Ode periodic solutions

Question

I have a question concerning periodic odes: $y'=y^2f (t)$, where $f $ is a real continous and periodic function with period $T $, with initial condition $y(0)=y_0\gt0$. It is asked to show that there are always $y_0$ such that there is not a global solution and to find those conditions on $f $ such that there are global non-zero periodic solutions. I solved the equation with separation af variables getting $$y=\frac{1} {\frac{1}{y_0}-\int_{0}^t f (s)ds}.$$ And I have no othqer ideas on the first question. As far as the second is concerned I substituted $s+T$ obtaining the same solution, so I guess no more conditions are needed, but I feel I'm wrong. May you help me?

Answer 1

We introduce the antiderivative $F(t) = \int_0^t f(s)\, ds$ and the following decomposition of the integral: \begin{equation} F(t) = \int_0^{T\left\lfloor\frac{t}{T}\right\rfloor} f(s)\, ds + \int_{T\left\lfloor\frac{t}{T}\right\rfloor}^t f(s)\, ds = \left\lfloor t/T\right\rfloor\! F(T) + F(t-T\left\lfloor t/T\right\rfloor)) \, . \end{equation} If $F(T)$ is nonzero, then the choice $y_0 = 1/F(T)$ makes the denominator of $y$ vanish at the time $t=T$. Else, $F(T)=0$ and we can find $t^*$ in $[0,T[$ such that $F(t^*)$ is nonzero. The choice $y_0 = 1/F(t^*)$ makes the denominator vanish at the time $t=t^*$. Thus, we can always find $y_0$ such that no global solution exists.

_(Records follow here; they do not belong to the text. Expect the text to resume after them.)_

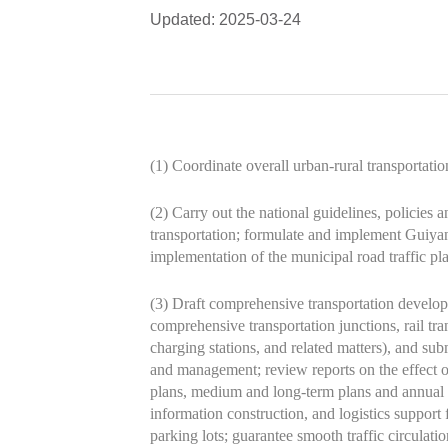
Updated: 2025-03-24
(1) Coordinate overall urban-rural transportati
(2) Carry out the national guidelines, policies 
transportation; formulate and implement Guiyan
implementation of the municipal road traffic pl
(3) Draft comprehensive transportation developm
comprehensive transportation junctions, rail tra
charging stations, and related matters), and su
and management; review reports on the effect of
plans, medium and long-term plans and annual p
information construction, and logistics suppor
parking lots; guarantee smooth traffic circulat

Now, let us consider a $T$-periodic global solution $y$. For $t$ such that $y(t)$ is nonzero, one has \begin{equation} y(t+T)^{-1} - y(t)^{-1} = -\int_t^{t+T} f(s)\, ds = -F(T) = 0 \, . \end{equation} Furthermore, the denominator in $y$ cannot vanish, i.e. $1/y_0$ cannot belong to the image of $[0,T[$ through $F$. The inverse $1/y_0$ of the initial value is allowed to be strictly larger than $\max_{t\in[0,T[} F(t)$, or strictly smaller than $\min_{t\in[0,T[} F(t)$.